The three components of human happiness are vitality, beauty, and a sheltering sense of community. We always start by relying on ourselves and looking for these three things in power, order, and fellowship as the world understands them. Failing to find them there, we eventually seek them in the only way that makes sense–in Being, which transforms, fulfills and brings us to new life. ~Karlfried Graf Dürckheim, Zen and Us
I am so happy to find the source of this idea! For years, I have had it written down as “vitality, beauty, and a sheltering sense of community, rather than power, order, and fellowship,” without attribution. As I was rereading Dürckheim last night, there it was!

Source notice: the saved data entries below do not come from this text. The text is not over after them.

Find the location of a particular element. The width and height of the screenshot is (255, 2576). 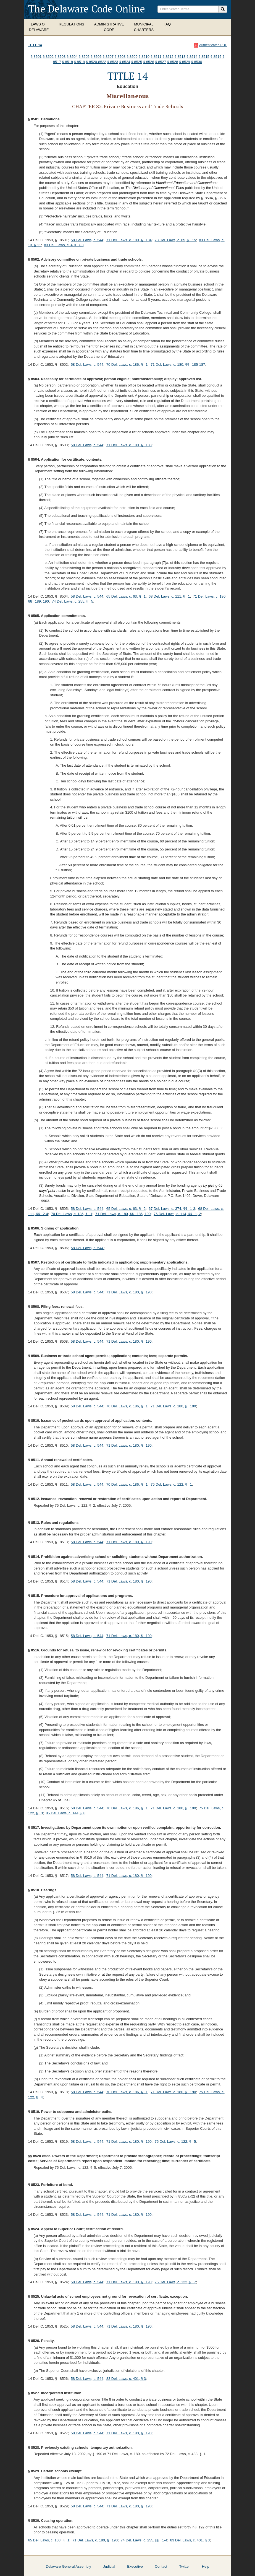 § 8515 is located at coordinates (203, 57). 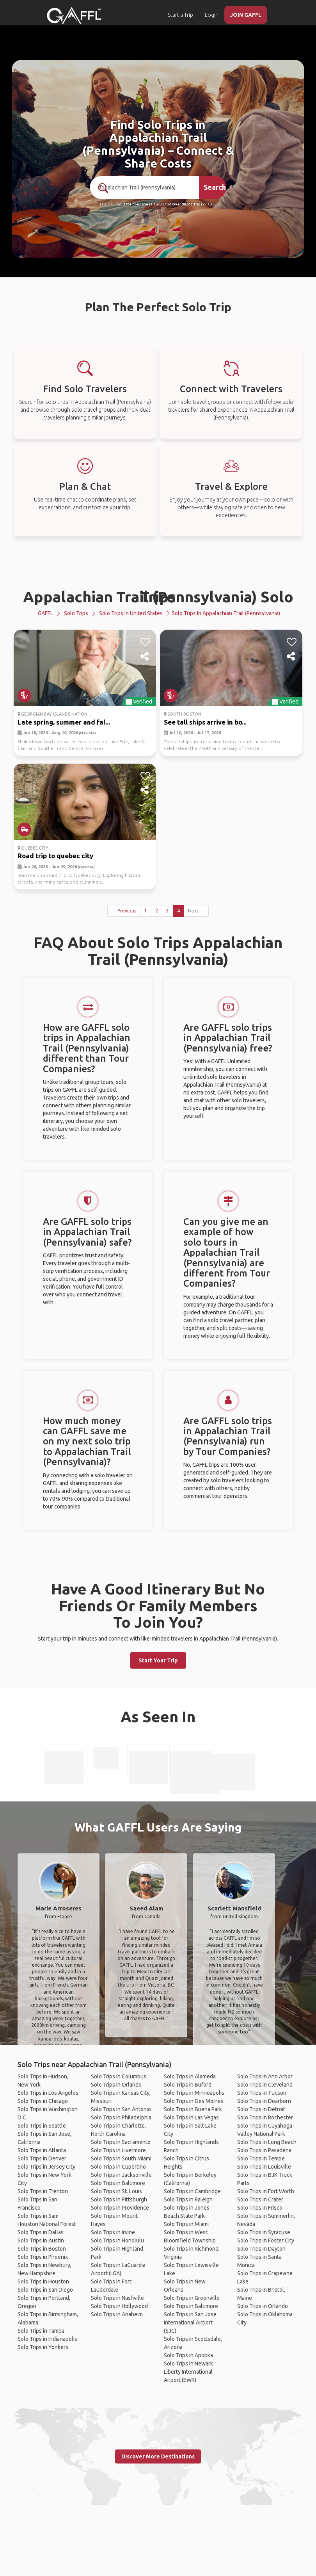  What do you see at coordinates (188, 2355) in the screenshot?
I see `Solo Trips in Apopka` at bounding box center [188, 2355].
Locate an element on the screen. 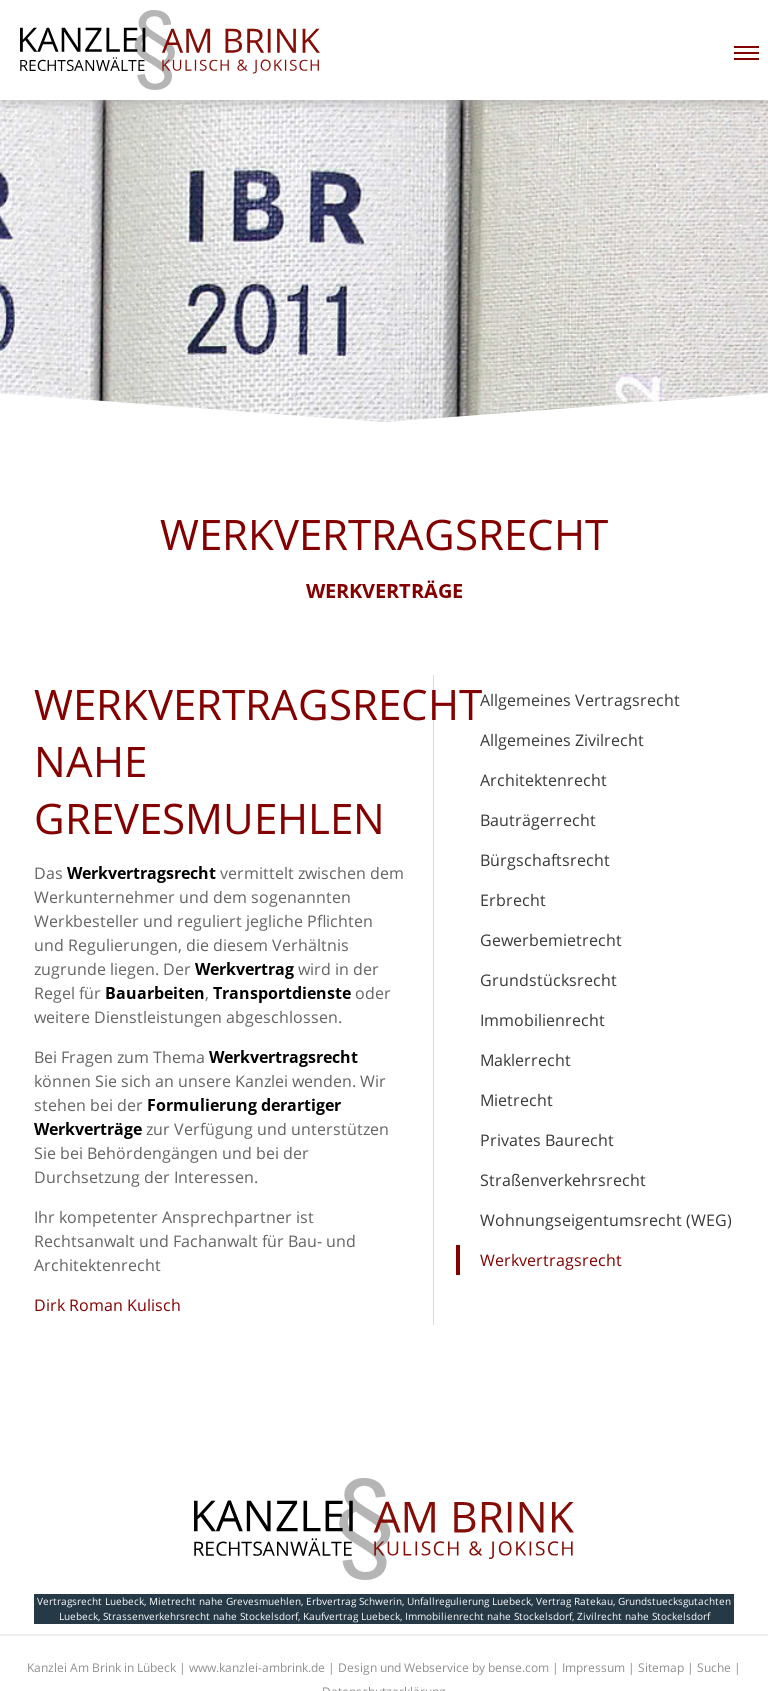 The image size is (768, 1691). Vertrag Ratekau is located at coordinates (574, 1601).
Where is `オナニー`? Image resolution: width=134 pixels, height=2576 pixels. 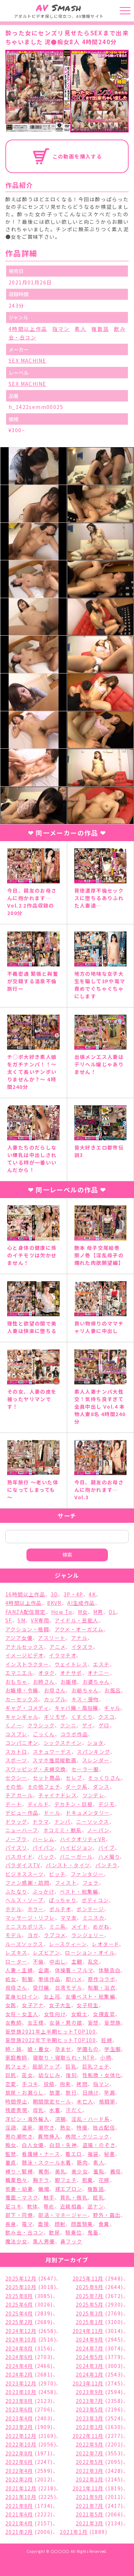 オナニー is located at coordinates (99, 1672).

I love this book. Originally published in West Germany in 1961, it discusses what Zen has to offer the rational West. Dürckheim emphasizes that Zen is Being, is experience, and experience only. He says, “This doctrine is not a philosophical theory of being, and has nothing to do with metaphysical inquiry, but expresses an inner experience–the experience of Being, which we ourselves are, in our true nature.” I thought of Bill’s wonderful haiku in response to a recent post: reading about Zen, grasping it intellectually, is not Zen.
Anyway, the notion of “vitality, beauty, and a sheltering sense of community” as components of happiness seems right to me, and also the idea that they are often sought, but not to be found in the usual power, order, and fellowship that society offers. What do you think?